PhD thesis, University of Nottingham.
Abstract
Clostridium difficile is an anaerobic, Gram-positive, endospore-forming, pathogenic bacterium which is the leading cause of antibiotic-associated diarrhoea, and causes a significant burden to healthcare facilities and communities, worldwide. Bacterial endospores are one of the most resilient forms of life, able to withstand exposures to wet-heat, desiccation, UV radiation, oxygen, and some disinfectants, which would otherwise kill the vegetative cell form. Thus, endospores of C. difficile are able to persist in the environment and contaminate surfaces within healthcare settings.
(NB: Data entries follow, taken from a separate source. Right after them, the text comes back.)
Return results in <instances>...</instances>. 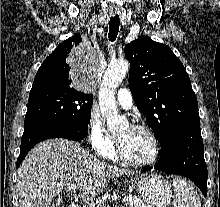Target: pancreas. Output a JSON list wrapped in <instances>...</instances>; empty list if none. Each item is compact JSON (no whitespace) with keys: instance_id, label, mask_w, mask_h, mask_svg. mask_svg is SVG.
Here are the masks:
<instances>
[{"instance_id":"1","label":"pancreas","mask_w":220,"mask_h":207,"mask_svg":"<svg viewBox=\"0 0 220 207\" xmlns=\"http://www.w3.org/2000/svg\"><path fill=\"white\" fill-rule=\"evenodd\" d=\"M102 207V206H101ZM126 207H147L146 204L139 198H133L132 201H128Z\"/></svg>"}]
</instances>
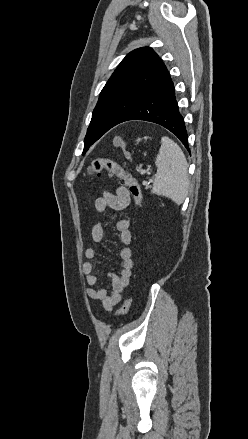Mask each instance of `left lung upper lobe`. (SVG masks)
Segmentation results:
<instances>
[{"label":"left lung upper lobe","instance_id":"left-lung-upper-lobe-1","mask_svg":"<svg viewBox=\"0 0 248 439\" xmlns=\"http://www.w3.org/2000/svg\"><path fill=\"white\" fill-rule=\"evenodd\" d=\"M166 70L150 47L133 50L121 61L102 89L84 139V151L139 102Z\"/></svg>","mask_w":248,"mask_h":439}]
</instances>
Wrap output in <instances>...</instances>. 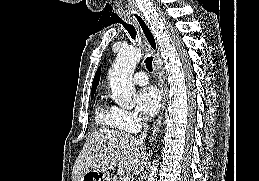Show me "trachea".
<instances>
[{"label": "trachea", "mask_w": 259, "mask_h": 181, "mask_svg": "<svg viewBox=\"0 0 259 181\" xmlns=\"http://www.w3.org/2000/svg\"><path fill=\"white\" fill-rule=\"evenodd\" d=\"M124 28L128 31V33L130 34V36L132 37V39H136L137 36V32L136 29L133 25L128 24V23H122ZM152 62H153V57L149 56L145 59V64L146 67L149 71L153 70V66H152Z\"/></svg>", "instance_id": "3493384b"}]
</instances>
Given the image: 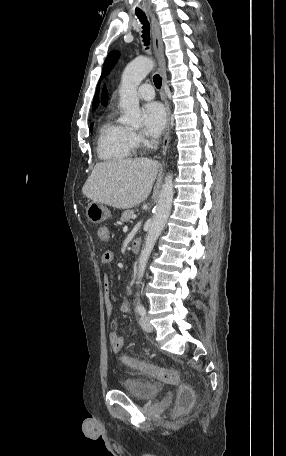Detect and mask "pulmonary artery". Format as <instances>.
Here are the masks:
<instances>
[{"mask_svg":"<svg viewBox=\"0 0 286 456\" xmlns=\"http://www.w3.org/2000/svg\"><path fill=\"white\" fill-rule=\"evenodd\" d=\"M137 95L142 100H151L155 97V92L150 84L145 83L138 88Z\"/></svg>","mask_w":286,"mask_h":456,"instance_id":"pulmonary-artery-1","label":"pulmonary artery"}]
</instances>
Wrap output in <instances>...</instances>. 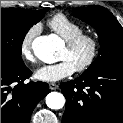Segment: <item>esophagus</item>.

Once ingested, these spores pass into the anaerobic lower intestines and in susceptible individuals find favourable conditions in which to germinate, generating the toxin-producing vegetative cells responsible for C. difficile associated disease. Consequently, spores are the infectious agent of this disease and both sporulation and germination processes are essential for disease. Whilst these processes have been well studied in Bacillus subtilis, it is only recently, with the development of appropriate reverse genetics tools for clostridia, that the mechanisms of sporulation and germination have begun to be described for C. difficile. This study uses the currently available mutagenesis tools of ClosTron and allelic exchange to generate mutant spores lacking spore-specific proteins, and through a range of assays characterises the sporulation, germination and resistance properties of these mutants, to understand the roles of these proteins in C. difficile endospores. Furthermore, these genetics tools are established in a novel C. difficile strain with beneficial properties for studying the processes of sporulation and germination in vitro. Finally, this study establishes CRISPR/Cas9 genome editing in C. difficile for the first time to overcome the major pitfalls associated with the previously available reverse genetics tools. This mutagenesis method was found to offer fast, highly efficient genome editing of two different C. difficile strains and will be the method of choice for future studies in C. difficile.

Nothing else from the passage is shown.